Amanda Donaghey lost her son Fiongal Greenlaw-Meek, 39, in the crash and she will soon be returning to India after being sent back to the UK with the wrong remains.
Her son's remains are missing to this day, nearly a year on from the plane crash.

Fiongal was on the Air India flight with husband Jamie after the pair celebrated their third-year wedding anniversary in Asia.
When Amanda first heard of the crash she didn't worry about her son as she thought he'd returned home a few days prior.
However, she told ITV's This Morning that a phone call sent informing her that her son had been on the flight turned her world upside down.
She said on the daytime programme: "I was out in the morning and heard there had been a crash, and wasn't overly concerned for me because I thought they'd come home a couple of days earlier.

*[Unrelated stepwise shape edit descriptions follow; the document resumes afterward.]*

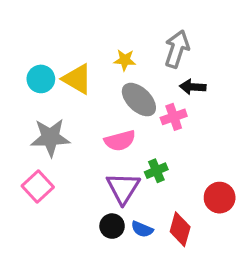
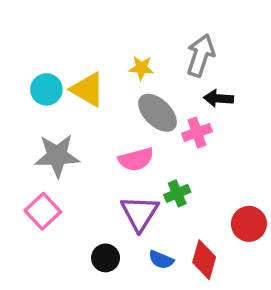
black circle: (112, 226) -> (106, 258), moved

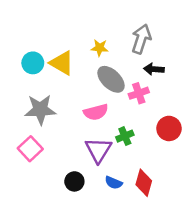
red circle: (249, 224) -> (169, 128), moved

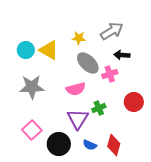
gray arrow: (141, 39) -> (112, 31), turned 40
pink square: (30, 149) -> (32, 130), moved
black circle: (74, 181) -> (59, 144), size x1.5

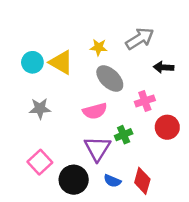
black arrow: (122, 55) -> (164, 67), moved
pink cross: (110, 74) -> (145, 101), moved
gray star: (32, 87) -> (40, 108), size x0.7

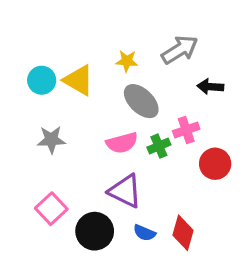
green cross: (124, 135) -> (159, 146), moved
purple triangle: (97, 148) -> (125, 191), turned -36

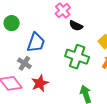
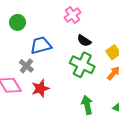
black semicircle: (76, 26) -> (84, 41), moved
blue trapezoid: (36, 42) -> (41, 45), turned -130

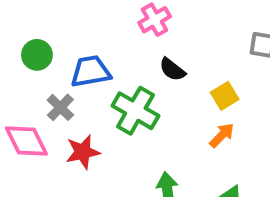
green circle: (18, 22) -> (37, 55), moved
green cross: (82, 65) -> (135, 111), moved

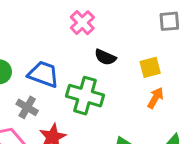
blue trapezoid: (91, 71) -> (43, 74), turned 44
yellow square: (225, 96) -> (150, 67), turned 30

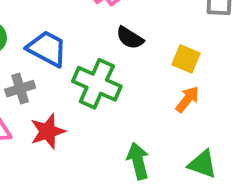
yellow square: (150, 67) -> (186, 59), turned 30
gray cross: (27, 107) -> (20, 89), turned 35

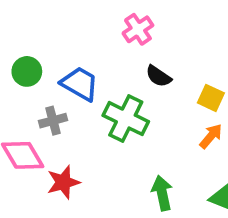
red star: (48, 131) -> (63, 182), moved

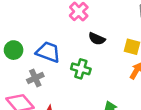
green cross: (126, 119) -> (81, 69), size x0.7

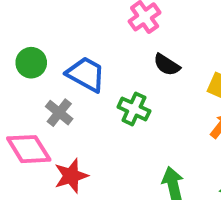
gray cross: (35, 78) -> (59, 113), turned -35

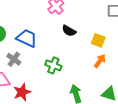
green cross: (134, 109) -> (53, 65), moved

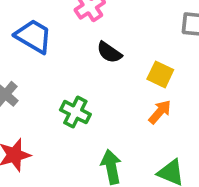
blue trapezoid: (27, 38) -> (33, 36), moved

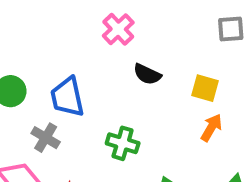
blue trapezoid: (33, 36) -> (67, 97), moved, turned -123

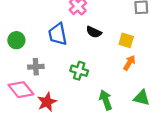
blue trapezoid: (67, 97) -> (58, 34), moved
gray cross: (46, 138) -> (36, 67), turned -35

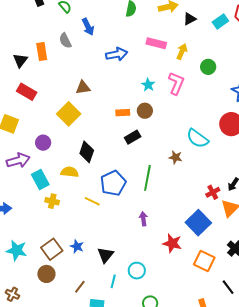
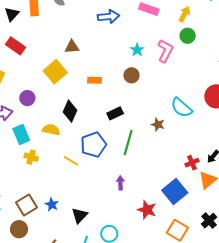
yellow arrow: (182, 52) -> (185, 14), moved
green circle: (208, 67) -> (188, 36), moved
orange rectangle: (123, 113) -> (94, 80), moved
black rectangle: (133, 137) -> (115, 113), moved

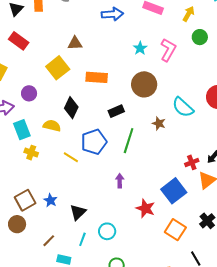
green circle: (188, 36) -> (200, 37), moved
brown circle: (132, 75) -> (144, 84), moved, size x1.6
orange rectangle: (94, 80) -> (97, 77), size x1.5

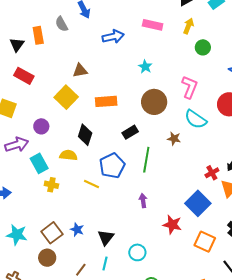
pink L-shape: (168, 50) -> (190, 87), moved
cyan line: (82, 239) -> (105, 263), moved

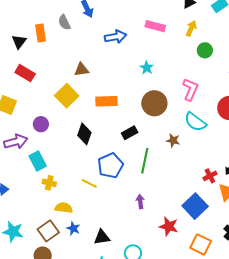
yellow semicircle: (68, 155) -> (64, 208), moved
black triangle: (106, 237) -> (102, 237), turned 42

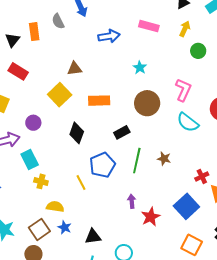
brown star: (173, 141) -> (164, 159), moved
yellow line: (89, 183) -> (81, 182), turned 35
red star: (169, 226) -> (151, 217), moved, turned 30

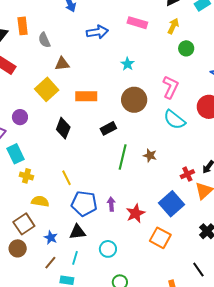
gray semicircle: (58, 21) -> (44, 40), moved
blue pentagon: (102, 165) -> (84, 204), moved, turned 30
purple arrow: (132, 201) -> (111, 204), moved
blue star: (65, 227) -> (51, 238), moved
orange square: (192, 245) -> (160, 238), moved

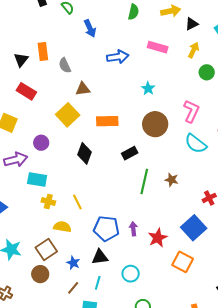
cyan rectangle: (16, 154) -> (37, 179), turned -54
yellow line: (66, 178) -> (77, 202), moved

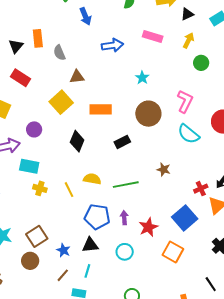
green line: (144, 181) -> (126, 185), moved, turned 65
yellow semicircle: (62, 227) -> (92, 179), moved
cyan circle: (131, 274) -> (125, 252), moved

I got in, and then the phone rang.
"I went straight into screaming, actually. Just screamed and screamed. When that scream stopped, I just had to go there. I felt a very strong need to go and bring him home.
"I got a plane and went straight to the hospital, two days getting there, and gave a blood sample to help with the matching. I was very well supported by the High Commission and the Red Cross."
Amanda was told of a positive match and she returned home with what she thought was her son's remains.
Despite having a casket with Fiongal's name on it, Amanda received a car from a local coroner who confirmed it wasn't Fiongal.
Amanda recalled: "There was no Fiongal in the casket. It was some poor other person.”
“I feel very personally uncomfortable with the fact that I went there to get him and I failed. Finding out that it wasn't him was breaking.”